Cześć,
dziś przychodzę do Was z recenzją jednego ze zdecydowanie
najpiękniejszych flakoników, jakie mam w swojej kolekcji. Szczerze
mówiąc, to żałuję, że zdecydowałam się na 100 ml, bo moim zdaniem
najkorzystniej wyglądają niewielkie pojemności. 30 ml buteleczki są mega urocze, ale z drugiej strony... cenowo wychodzą najgorzej. :D Nie przedłużając, zapraszam Was na recenzję.
Woda toaletowa dla kobiet Incanto Shine — Salvatore Ferragamo
Od producenta: Udaj się do świata fantazji. Woda toaletowa Salvatore Ferragamo Incanto Shine sprawi radość wszystkim kobietom i dziewczynom, która nie przestają marzyć. Optymizm i radość, kryjące się w tym zapachu, podkreśla flakon w uroczych barwach tęczy. Świeży, owocowo-kwiatowy zapach, dla dziewczęcej kobiety, która z radością ucieka w swój świat marzeń, stworzony w 2007 roku przez projektantkę perfum Karine Dubreuil.
Głowa: marakuja, bergamotka, ananas
Serce: frezja, brzoskwinia, piwownia chińska
Podstawa: cedr, piżmo, bursztyn
Moja opinia: Jak już zapewne zauważyłyście, ta woda toaletowa jest zamknięta w przepięknym, kolorowym, bardzo kobiecym flakoniku. Co więcej, dzięki temu, że jest on przeźroczysty, możemy swobodnie i na bieżąco śledzić zużycie tego produktu. Podejrzewam, że dla niektórych takie opakowanie będzie zbyt infantylne, ale mi bardzo, bardzo się podoba. :D Jeżeli zaś chodzi o sam zapach, to ja już Wam wspominałam, że zdecydowanie nie jestem najlepsza w opisywaniu aromatów, ale gdybym miała go określić jednym słowem, to powiedziałabym po prostu, że to taka iście... letnia woń. Dosłownie i w przenośni! Kompozycja jest owocowa i kwiatowa. Ja wielokrotnie wspominałam Wam o tym, że to właśnie takie połączenia lubię najbardziej i chętnie wybieram je nie tylko na wiosnę i lato, ale też na bardziej zimowe miesiące.
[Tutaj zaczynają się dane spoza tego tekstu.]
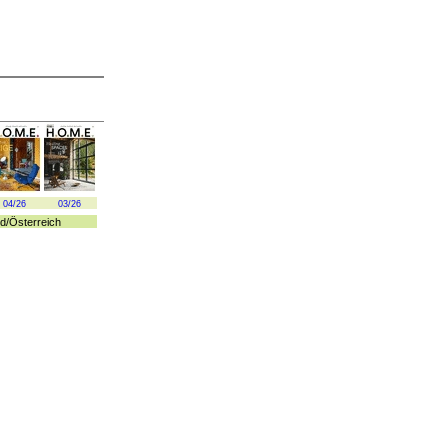
04/26
03/26
d
/
Österreich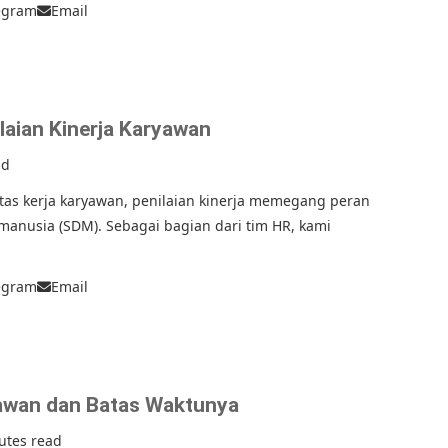
egram
Email
aian Kinerja Karyawan
ad
as kerja karyawan, penilaian kinerja memegang peran
anusia (SDM). Sebagai bagian dari tim HR, kami
egram
Email
awan dan Batas Waktunya
utes read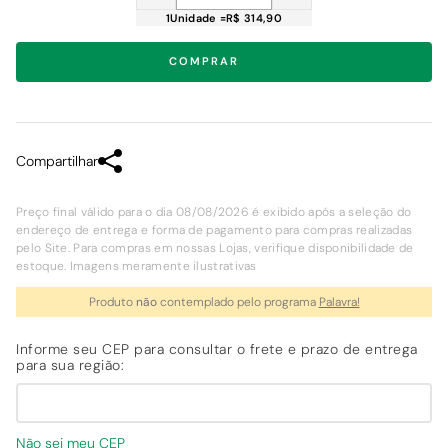
1
Unidade
=
R$ 314,90
COMPRAR
Compartilhar
Preço final válido para o dia 08/08/2026 é exibido após a seleção do
endereço de entrega e forma de pagamento para compras realizadas
pelo Site. Para compras em nossas Lojas, verifique disponibilidade de
estoque. Imagens meramente ilustrativas
Produto
não
contemplado pelo programa
Palavra!
Não sei meu CEP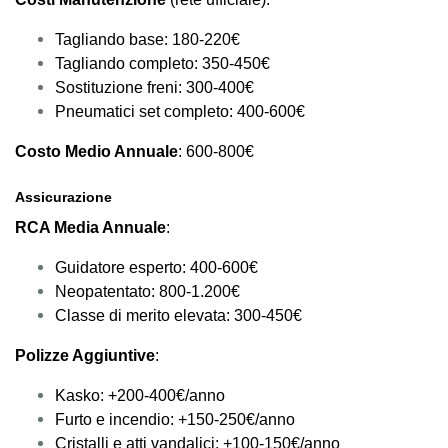
Tagliando base: 180-220€
Tagliando completo: 350-450€
Sostituzione freni: 300-400€
Pneumatici set completo: 400-600€
Costo Medio Annuale
: 600-800€
Assicurazione
RCA Media Annuale
:
Guidatore esperto: 400-600€
Neopatentato: 800-1.200€
Classe di merito elevata: 300-450€
Polizze Aggiuntive
:
Kasko: +200-400€/anno
Furto e incendio: +150-250€/anno
Cristalli e atti vandalici: +100-150€/anno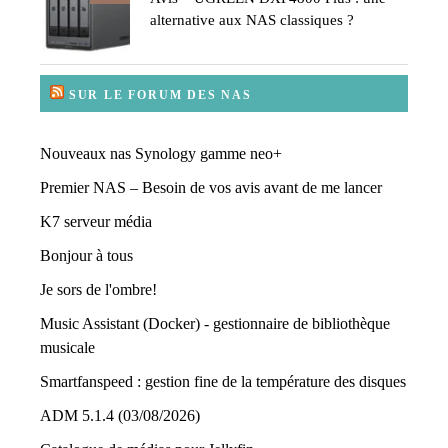
alternative aux NAS classiques ?
SUR LE FORUM DES NAS
Nouveaux nas Synology gamme neo+
Premier NAS – Besoin de vos avis avant de me lancer
K7 serveur média
Bonjour à tous
Je sors de l'ombre!
Music Assistant (Docker) - gestionnaire de bibliothèque
musicale
Smartfanspeed : gestion fine de la température des disques
ADM 5.1.4 (03/08/2026)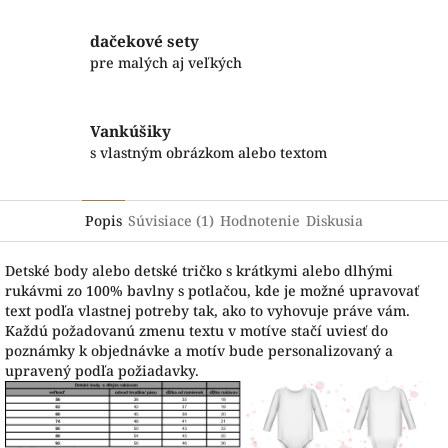
dačekové sety
pre malých aj veľkých
Vankúšiky
s vlastným obrázkom alebo textom
Popis
Súvisiace (1)
Hodnotenie
Diskusia
Detské body alebo detské tričko s krátkymi alebo dlhými
rukávmi zo 100% bavlny s potlačou, kde je možné upravovať
text podľa vlastnej potreby tak, ako to vyhovuje práve vám.
Každú požadovanú zmenu textu v motíve stačí uviesť do
poznámky k objednávke a motív bude personalizovaný a
upravený podľa požiadavky.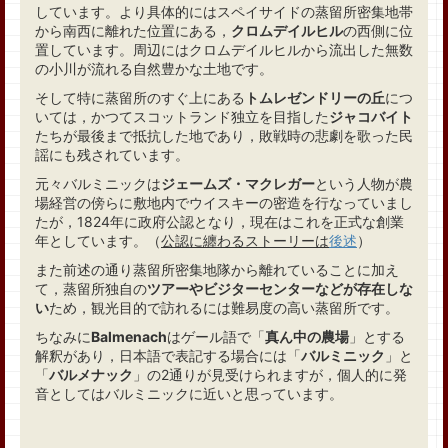
しています。より具体的にはスペイサイドの蒸留所密集地帯
から南西に離れた位置にある，
クロムデイルヒル
の西側に位
置しています。周辺にはクロムデイルヒルから流出した無数
の小川が流れる自然豊かな土地です。
そして特に蒸留所のすぐ上にある
トムレゼンドリーの丘
につ
いては，かつてスコットランド独立を目指した
ジャコバイト
たちが最後まで抵抗した地であり，敗戦時の悲劇を歌った民
謡にも残されています。
元々バルミニックは
ジェームズ・マクレガー
という人物が農
場経営の傍らに敷地内でウイスキーの密造を行なっていまし
たが，1824年に政府公認となり，現在はこれを正式な創業
年としています。（
公認に纏わるストーリーは
後述
）
また前述の通り蒸留所密集地隊から離れていることに加え
て，蒸留所独自の
ツアーやビジターセンターなどが存在しな
い
ため，観光目的で訪れるには難易度の高い蒸留所です。
ちなみに
Balmenach
はゲール語で「
真ん中の農場
」とする
解釈があり，日本語で表記する場合には「
バルミニック
」と
「
バルメナック
」の2通りが見受けられますが，個人的に発
音としてはバルミニックに近いと思っています。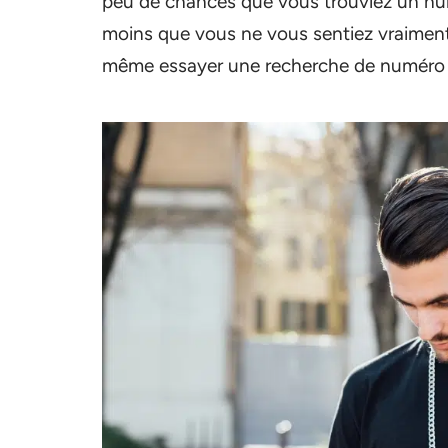
peu de chances que vous trouviez un num
moins que vous ne vous sentiez vraimen
même essayer une recherche de numéro de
Podczas pierwszego wąchania, wyczuwałam głównie te owocowe nuty. Mam też
wrażenie, że to one później najmocniej dominują w tym zapachu. Przede
wszystkim wskazałabym tutaj na obecność ananasa i brzoskwini, bo to
właśnie te dwa owoce jestem w stanie wyodrębnić. :) Po krótkim czasie można wyczuć też piżmo
i frezję, które bardzo ładnie podbijają tę kompozycję. Jeżeli zaś
chodzi o trwałość tego zapachu, czyli o coś, co jak mniemam, może Was
bardzo interesować, to jest ona po prostu przeciętna. Nie jest to
aromat, który ulatnia się po godzinie czy dwóch, ale nie jest to też
jeden z tych zapachów, który wyczuwam jeszcze kolejnego dnia od
popsikania się. Krótko mówiąc, sięgając po te perfumy rano, powiedzmy
koło 9, to już tak koło 15 wyczuwam potrzebę odświeżenia zapachu. Biorąc jednak pod uwagę, że te perfumy można upolować w bardzo atrakcyjnej cenie, to zdecydowanie... nie jest źle. Teraz za 100 ml na Notino.pl zapłacicie zaledwie około 90 zł. To naprawdę super cena!
Cieszę się, że zdecydowałam się kupić ten zapach, bo to w sumie taki idealny przyjemniaczek na upalne lato. Jak widzicie, zaopatrzyłam się jednak w tak dużą buteleczkę, że zapewne będzie mi służyć jeszcze zimą. :D A Wy miałyście okazję poznać ten aromat?
Zupełnie nie znam tych perfum, ale zapach zdecydowanie dla mnie, muszę dopisać do swojej listy :)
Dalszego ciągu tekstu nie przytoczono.